Start of Block

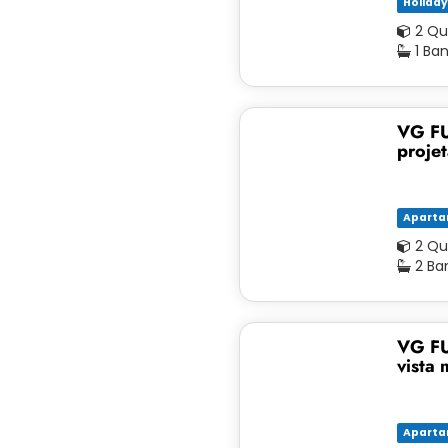
Holida
2 Qu
1 Ba
VG FU
proje
Apart
2 Qu
2 Ba
VG FU
vista 
Apart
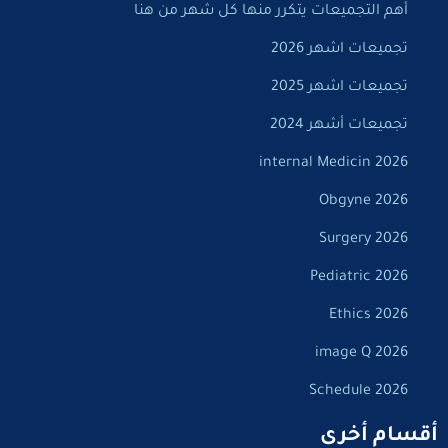
أهم التجميعات يتكرر منها كل شهر من هنا
تجميعات اشهر 2026
تجميعات اشهر 2025
تجميعات أشهر 2024
internal Medicin 2026
Obgyne 2026
Surgery 2026
Pediatric 2026
Ethics 2026
image Q 2026
Schedule 2026
أقسام أخرى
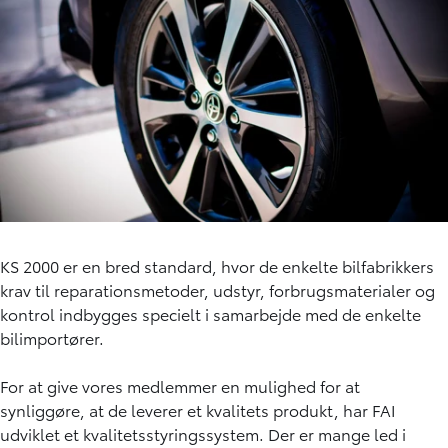
KS 2000 er en bred standard, hvor de enkelte bilfabrikkers
krav til reparationsmetoder, udstyr, forbrugsmaterialer og
kontrol indbygges specielt i samarbejde med de enkelte
bilimportører.
For at give vores medlemmer en mulighed for at
synliggøre, at de leverer et kvalitets produkt, har FAI
udviklet et kvalitetsstyringssystem. Der er mange led i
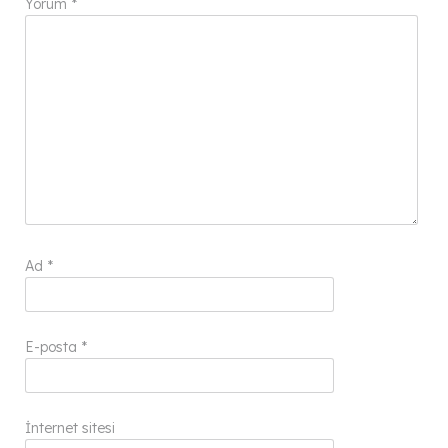
Yorum
*
Ad
*
E-posta
*
İnternet sitesi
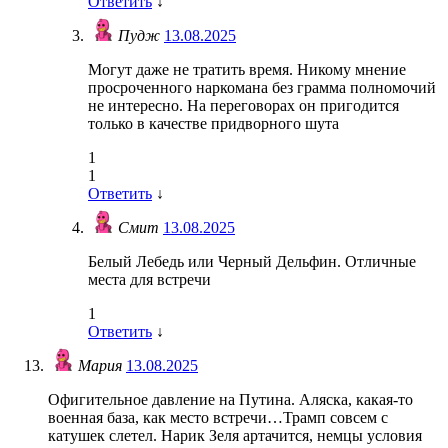
Ответить
↓
Пудж
13.08.2025
Могут даже не тратить время. Никому мнение
просроченного наркомана без грамма полномочий
не интересно. На переговорах он пригодится
только в качестве придворного шута
1
1
Ответить
↓
Смит
13.08.2025
Белый Лебедь или Черный Дельфин. Отличные
места для встречи
1
Ответить
↓
Мария
13.08.2025
Офигительное давление на Путина. Аляска, какая-то
военная база, как место встречи…Трамп совсем с
катушек слетел. Нарик Зеля артачится, немцы условия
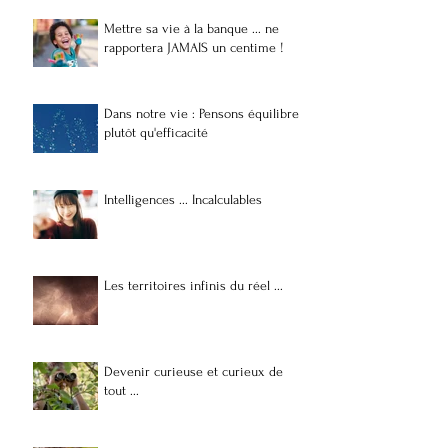
Mettre sa vie à la banque ... ne
Dans notre vie : Pensons
rapportera JAMAIS un centime !
équilibre plutôt qu'efficacité
Dans notre vie : Pensons équilibre
plutôt qu'efficacité
Intelligences ... Incalculables
Les territoires infinis du réel ...
Devenir curieuse et curieux de
tout ...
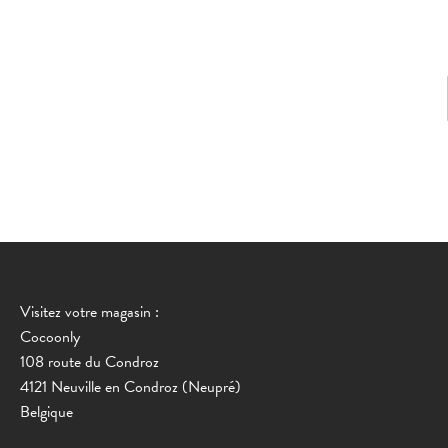
Visitez votre magasin :
Cocoonly
108 route du Condroz
4121 Neuville en Condroz (Neupré)
Belgique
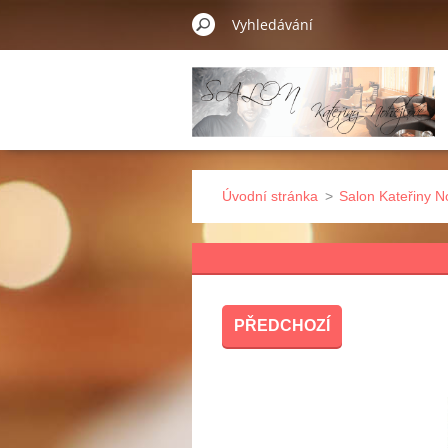
Úvodní stránka
>
Salon Kateřiny N
PŘEDCHOZÍ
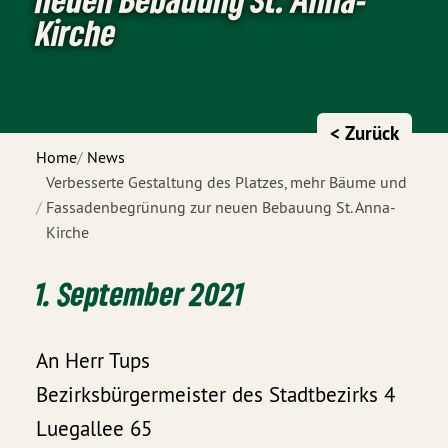
Kirche
< Zurück
Home
News
Verbesserte Gestaltung des Platzes, mehr Bäume und
Fassadenbegrünung zur neuen Bebauung St. Anna-
Kirche
1. September 2021
An Herr Tups
Bezirksbürgermeister des Stadtbezirks 4
Luegallee 65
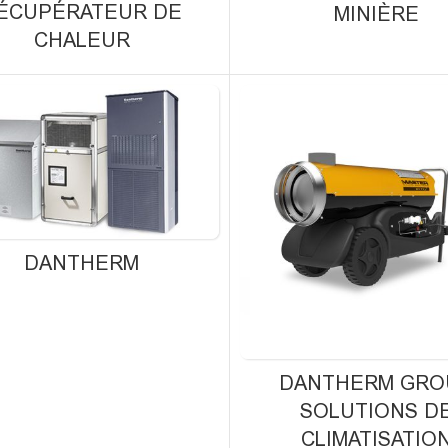
ÉCUPÉRATEUR DE
MINIÈRE
CHALEUR
DANTHERM
DANTHERM GRO
SOLUTIONS D
CLIMATISATIO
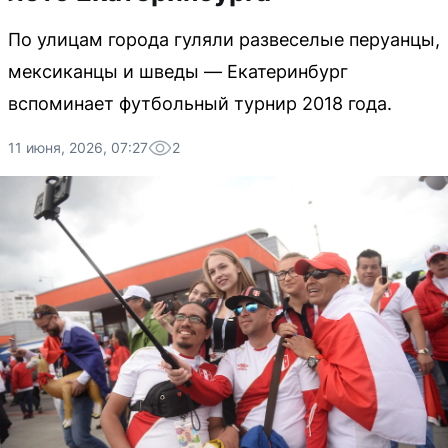
По улицам города гуляли развеселые перуанцы,
мексиканцы и шведы — Екатеринбург
вспоминает футбольный турнир 2018 года.
11 июня, 2026, 07:27
2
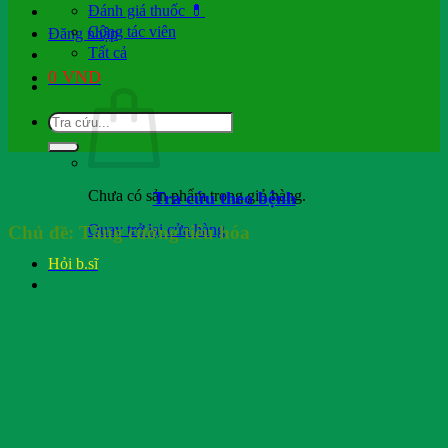
Đánh giá thuốc 💊
Cộng tác viên
Đăng nhập
Tất cả
0
VND
Chưa có sản phẩm trong giỏ hàng.
Tra cứu theo bệnh
Quay trở lại cửa hàng
Chủ đề:
Tăng cường tiêu hóa
Hỏi b.sĩ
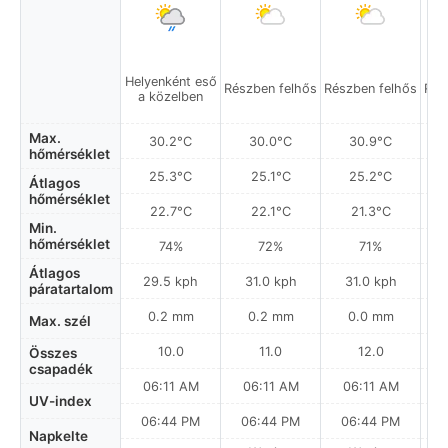
Helyenként eső
Részben felhős
Részben felhős
Rés
a közelben
Max.
30.2°C
30.0°C
30.9°C
hőmérséklet
25.3°C
25.1°C
25.2°C
Átlagos
hőmérséklet
22.7°C
22.1°C
21.3°C
Min.
hőmérséklet
74%
72%
71%
Átlagos
29.5 kph
31.0 kph
31.0 kph
páratartalom
0.2 mm
0.2 mm
0.0 mm
Max. szél
10.0
11.0
12.0
Összes
csapadék
06:11 AM
06:11 AM
06:11 AM
UV-index
06:44 PM
06:44 PM
06:44 PM
Napkelte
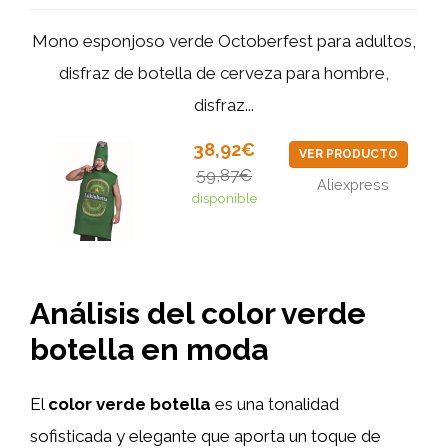
Mono esponjoso verde Octoberfest para adultos,
disfraz de botella de cerveza para hombre,
disfraz...
38,92€
VER PRODUCTO
59,87€
Aliexpress
disponible
Análisis del color verde
botella en moda
El
color verde botella
es una tonalidad
sofisticada y elegante que aporta un toque de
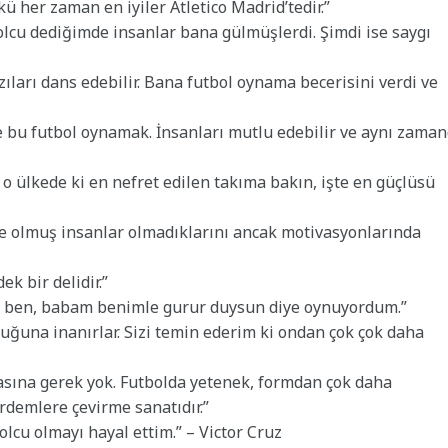
kü her zaman en iyiler Atletico Madrid’tedir.”
olcu dediğimde insanlar bana gülmüşlerdi. Şimdi ise saygı
azıları dans edebilir. Bana futbol oynama becerisini verdi ve
 bu futbol oynamak. İnsanları mutlu edebilir ve aynı zama
 o ülkede ki en nefret edilen takıma bakın, işte en güçlüsü
ive olmuş insanlar olmadıklarını ancak motivasyonlarında
ek bir delidir.”
sa ben, babam benimle gurur duysun diye oynuyordum.”
uğuna inanırlar. Sizi temin ederim ki ondan çok çok daha
asına gerek yok. Futbolda yetenek, formdan çok daha
rdemlere çevirme sanatıdır.”
lcu olmayı hayal ettim.” – Victor Cruz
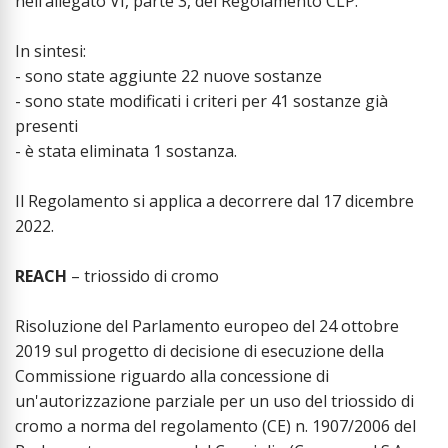
nell’allegato VI, parte 3, del Regolamento CLP.
In sintesi:
- sono state aggiunte 22 nuove sostanze
- sono state modificati i criteri per 41 sostanze già
presenti
- è stata eliminata 1 sostanza.
Il Regolamento si applica a decorrere dal 17 dicembre
2022.
REACH
– triossido di cromo
Risoluzione del Parlamento europeo del 24 ottobre
2019 sul progetto di decisione di esecuzione della
Commissione riguardo alla concessione di
un'autorizzazione parziale per un uso del triossido di
cromo a norma del regolamento (CE) n. 1907/2006 del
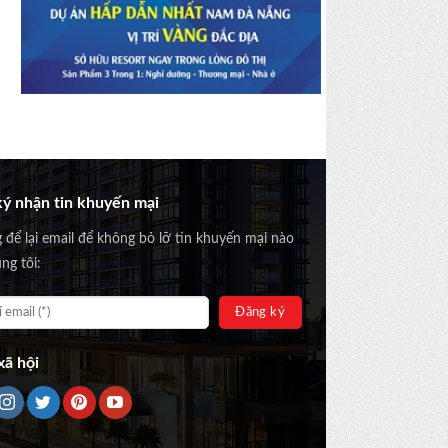
ý nhận tin khuyến mại
g để lại email để không bỏ lỡ tin khuyến mại nào
ng tôi:
ã hội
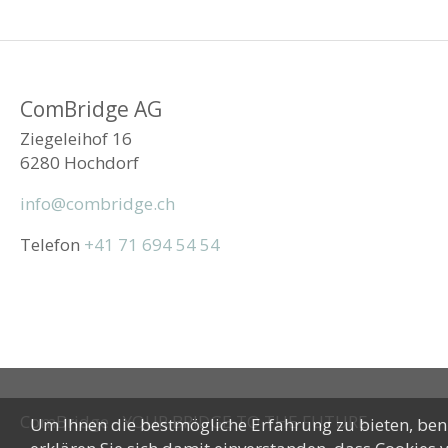
ComBridge AG
Ziegeleihof 16
6280 Hochdorf
info@combridge.ch
Telefon
+41 71 694 54 54
ComBridge - YOUR BRIDGE TO THE FUTURE
Um Ihnen die bestmögliche Erfahrung zu bieten, benu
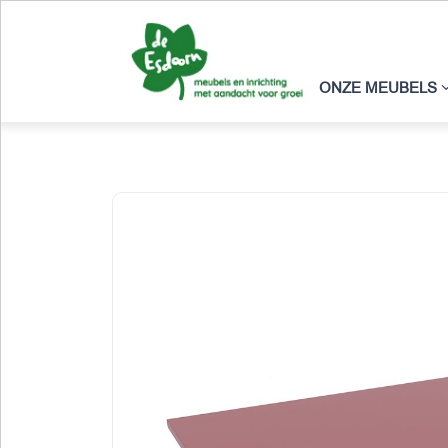
ONZE MEUBELS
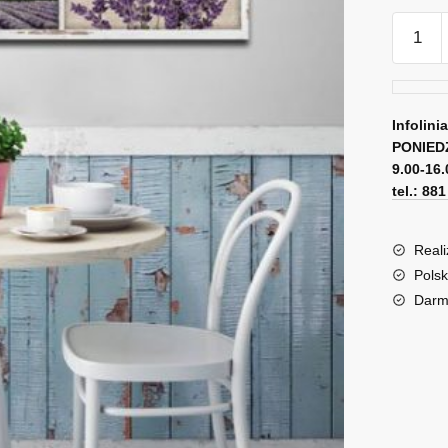
ilość
Obraz
panora
z
sentenc
Infolini
PONIED
i
9.00-16.
lawend
tel.: 88
Reali
Polsk
Darm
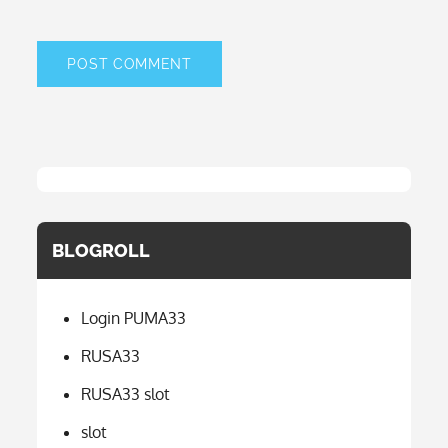
BLOGROLL
Login PUMA33
RUSA33
RUSA33 slot
slot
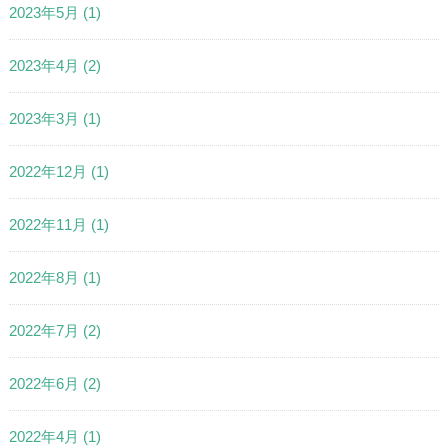
2023年5月
(1)
2023年4月
(2)
2023年3月
(1)
2022年12月
(1)
2022年11月
(1)
2022年8月
(1)
2022年7月
(2)
2022年6月
(2)
2022年4月
(1)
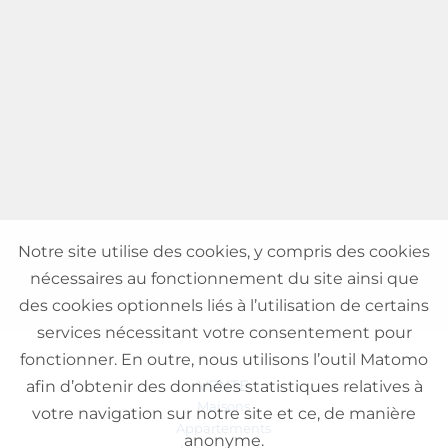
Notre site utilise des cookies, y compris des cookies
nécessaires au fonctionnement du site ainsi que
des cookies optionnels liés à l’utilisation de certains
services nécessitant votre consentement pour
fonctionner. En outre, nous utilisons l’outil Matomo
VENTE
afin d’obtenir des données statistiques relatives à
Maisons
votre navigation sur notre site et ce, de manière
Appartements
anonyme.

End of Block

What you will do: In the entries above, find the line containing "Visitez votre magasin" and the line containing "- sono state aggiunte 22 nuove sostanze"; give again exactly those two lines and every line between them, minus the pictures.

Worked solution:
Visitez votre magasin :
Cocoonly
108 route du Condroz
4121 Neuville en Condroz (Neupré)
Belgique
Úvodní stránka
>
Salon Kateřiny N
PŘEDCHOZÍ
Kirche
< Zurück
Home
News
Verbesserte Gestaltung des Platzes, mehr Bäume und
Fassadenbegrünung zur neuen Bebauung St. Anna-
Kirche
1. September 2021
An Herr Tups
Bezirksbürgermeister des Stadtbezirks 4
Luegallee 65
ÉCUPÉRATEUR DE
MINIÈRE
CHALEUR
DANTHERM
DANTHERM GRO
SOLUTIONS D
CLIMATISATIO
По улицам города гуляли развеселые перуанцы,
мексиканцы и шведы — Екатеринбург
вспоминает футбольный турнир 2018 года.
11 июня, 2026, 07:27
2
Đánh giá thuốc 💊
Cộng tác viên
Đăng nhập
Tất cả
0
VND
Chưa có sản phẩm trong giỏ hàng.
Tra cứu theo bệnh
Quay trở lại cửa hàng
Chủ đề:
Tăng cường tiêu hóa
Hỏi b.sĩ
Helyenként eső
Részben felhős
Részben felhős
Rés
a közelben
Max.
30.2°C
30.0°C
30.9°C
hőmérséklet
25.3°C
25.1°C
25.2°C
Átlagos
hőmérséklet
22.7°C
22.1°C
21.3°C
Min.
hőmérséklet
74%
72%
71%
Átlagos
29.5 kph
31.0 kph
31.0 kph
páratartalom
0.2 mm
0.2 mm
0.0 mm
Max. szél
10.0
11.0
12.0
Összes
csapadék
06:11 AM
06:11 AM
06:11 AM
UV-index
06:44 PM
06:44 PM
06:44 PM
Napkelte
Mono esponjoso verde Octoberfest para adultos,
disfraz de botella de cerveza para hombre,
disfraz...
38,92€
VER PRODUCTO
59,87€
Aliexpress
disponible
Análisis del color verde
botella en moda
El
color verde botella
es una tonalidad
sofisticada y elegante que aporta un toque de
kü her zaman en iyiler Atletico Madrid’tedir.”
olcu dediğimde insanlar bana gülmüşlerdi. Şimdi ise saygı
azıları dans edebilir. Bana futbol oynama becerisini verdi ve
 bu futbol oynamak. İnsanları mutlu edebilir ve aynı zama
 o ülkede ki en nefret edilen takıma bakın, işte en güçlüsü
ive olmuş insanlar olmadıklarını ancak motivasyonlarında
ek bir delidir.”
sa ben, babam benimle gurur duysun diye oynuyordum.”
uğuna inanırlar. Sizi temin ederim ki ondan çok çok daha
asına gerek yok. Futbolda yetenek, formdan çok daha
rdemlere çevirme sanatıdır.”
lcu olmayı hayal ettim.” – Victor Cruz
nell’allegato VI, parte 3, del Regolamento CLP.
In sintesi:
- sono state aggiunte 22 nuove sostanze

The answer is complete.